After running some commands I have a pandas dataframe, eg.:
>>> print df
B A
1 2 1
2 3 2
3 4 3
4 5 4
I would like to print this out so that it produces simple code that would recreate it, eg.:
DataFrame([[2,1],[3,2],[4,3],[5,4]],columns=['B','A'],index=[1,2,3,4])
I tried pulling out each of the three pieces (data, columns and rows):
[[e for e in row] for row in df.iterrows()]
[c for c in df.columns]
[r for r in df.index]
but the first line fails because e is not a value but a Series.
Is there a pre-build command to do this, and if not, how do I do it? Thanks.
You can get the values of the data frame in array format by calling df.values:
df = pd.DataFrame([[2,1],[3,2],[4,3],[5,4]],columns=['B','A'],index=[1,2,3,4])
arrays = df.values
cols = df.columns
index = df.index
df2 = pd.DataFrame(arrays, columns = cols, index = index)

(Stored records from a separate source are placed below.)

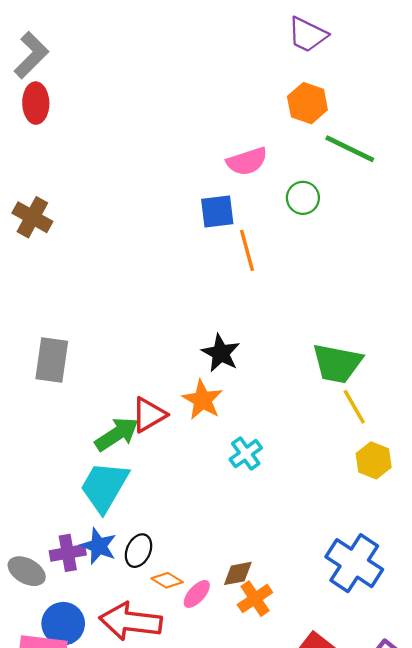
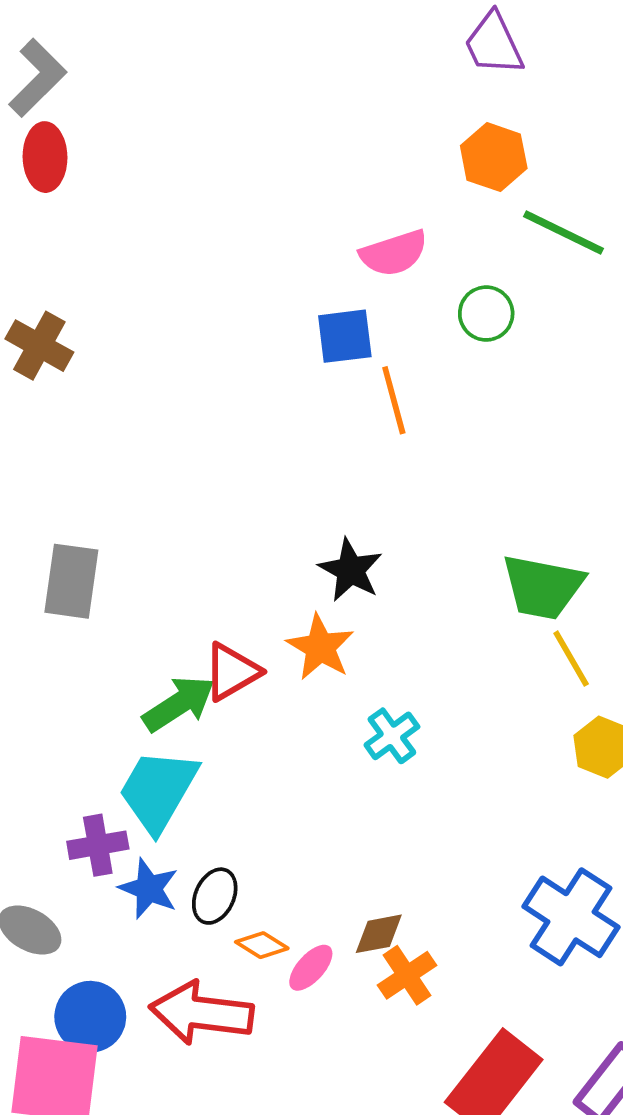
purple trapezoid: (307, 35) -> (494, 44), turned 39
purple cross: (68, 553) -> (98, 845), moved

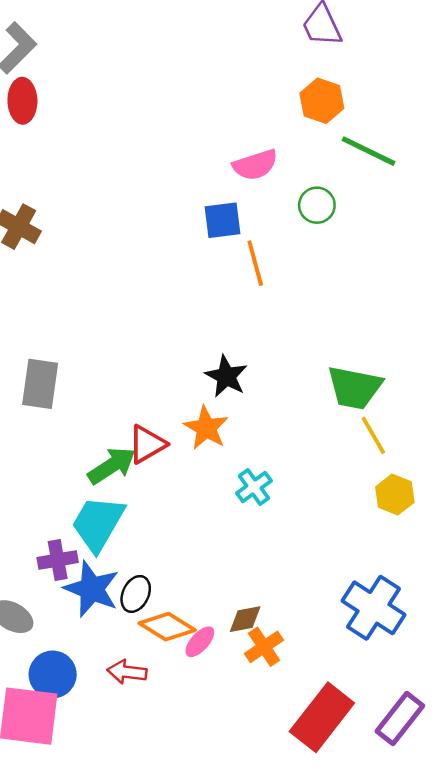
blue star: (149, 889) -> (92, 589), size x1.4
orange diamond: (262, 945) -> (167, 627), size x1.6
red arrow: (201, 1013) -> (127, 672), size x0.6

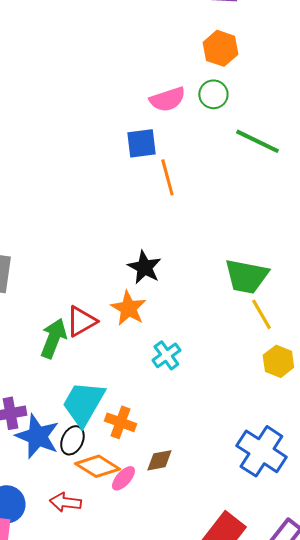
green line: (368, 151) -> (257, 141), moved
green circle: (317, 205) -> (213, 94), moved
green arrow: (112, 466) -> (53, 338), turned -36
cyan trapezoid: (98, 523) -> (83, 403), moved
orange cross: (264, 647) -> (120, 422), moved, turned -36

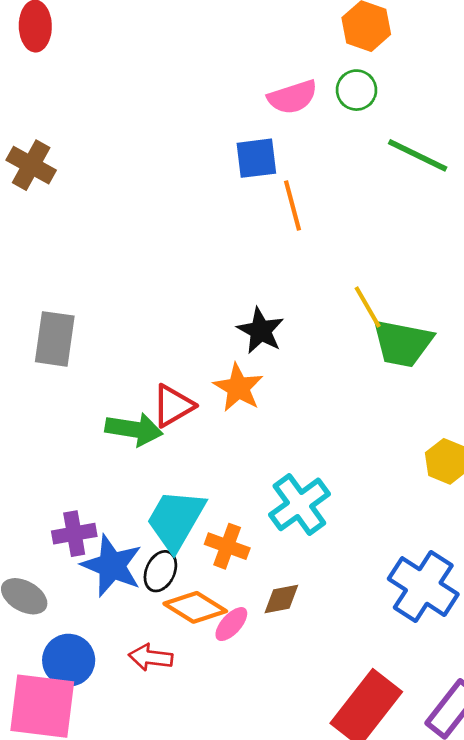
yellow line: (261, 314) -> (368, 307), moved
green arrow: (53, 338) -> (134, 429), turned 78
cyan cross: (166, 355) -> (299, 504), moved, size x1.5

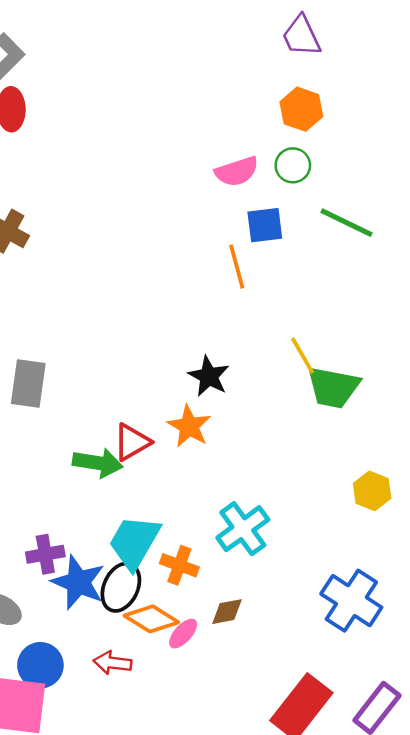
blue square: (256, 158) -> (265, 225), moved
black ellipse: (160, 571) -> (121, 587), size x1.4

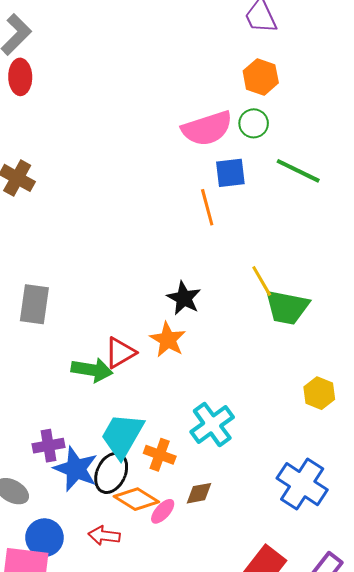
pink semicircle: (237, 171) -> (207, 128), size x1.4

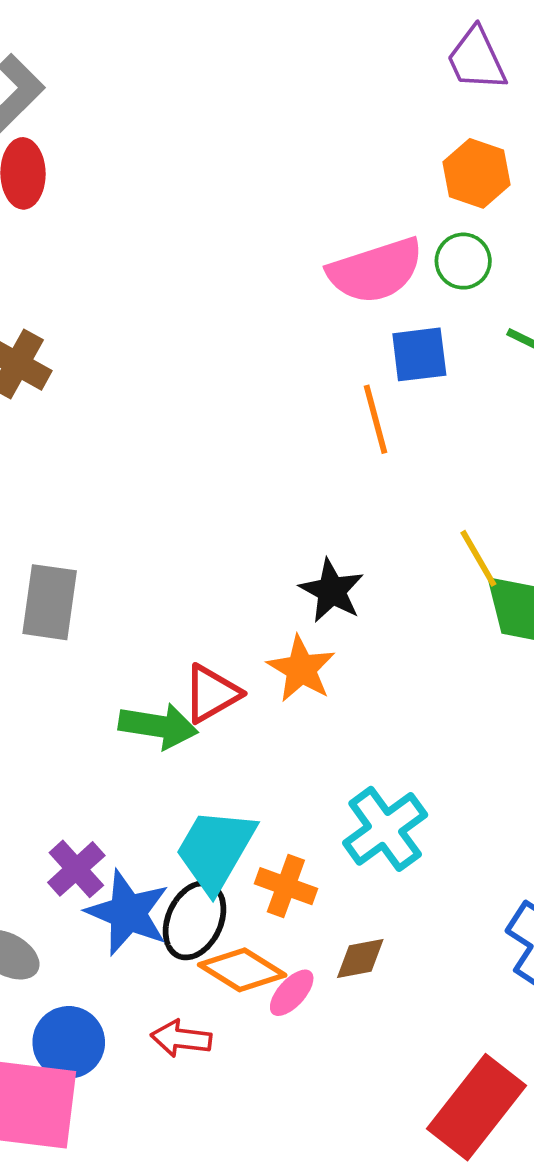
purple cross: (49, 446) -> (76, 869), turned -32

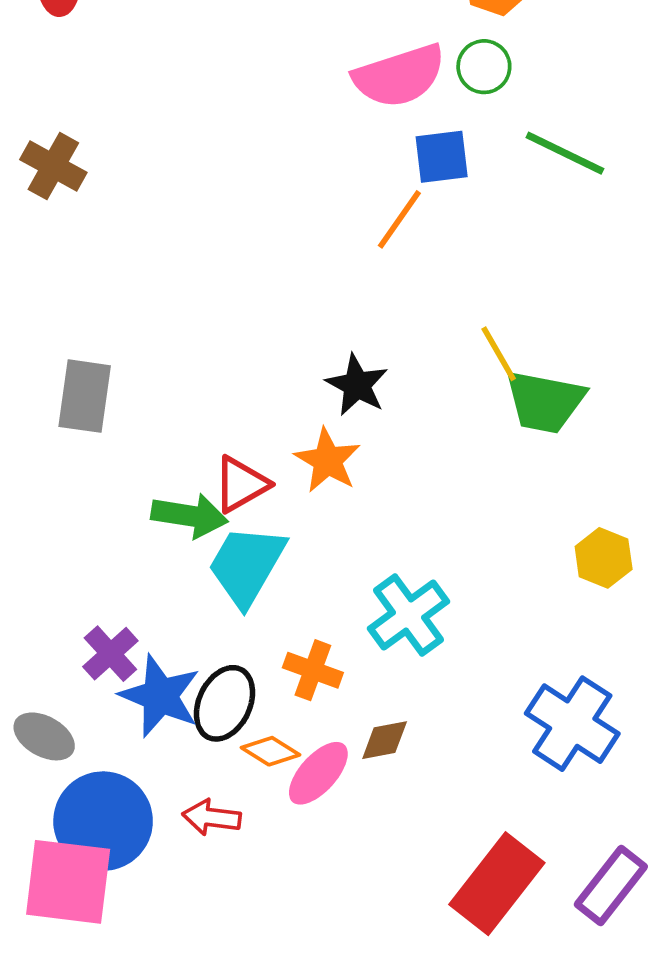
orange line: (375, 419) -> (399, 219), turned 50
cyan trapezoid: (215, 850) -> (247, 565), moved
orange diamond: (242, 970) -> (270, 751), size x0.7
pink ellipse: (292, 993) -> (318, 773), size x1.4
blue circle: (69, 1042) -> (103, 821), size x1.4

Based on #Woody Pride's approach, here is the full solution I am using. It handles hierarchical indices and index names.
from types import MethodType
from pandas import DataFrame, MultiIndex
def _gencmd(df, pandas_as='pd'):
"""
With this addition to DataFrame's methods, you can use:
df.command()
to get the command required to regenerate the dataframe df.
"""
if pandas_as:
pandas_as += '.'
index_cmd = df.index.__class__.__name__
if type(df.index)==MultiIndex:
index_cmd += '.from_tuples({0}, names={1})'.format([i for i in df.index], df.index.names)
else:
index_cmd += "({0}, name='{1}')".format([i for i in df.index], df.index.name)
return 'DataFrame({0}, index={1}{2}, columns={3})'.format([[xx for xx in x] for x in df.values],
pandas_as,
index_cmd,
[c for c in df.columns])
DataFrame.command = MethodType(_gencmd, None, DataFrame)
I have only tested it on a few cases so far and would love a more general solution.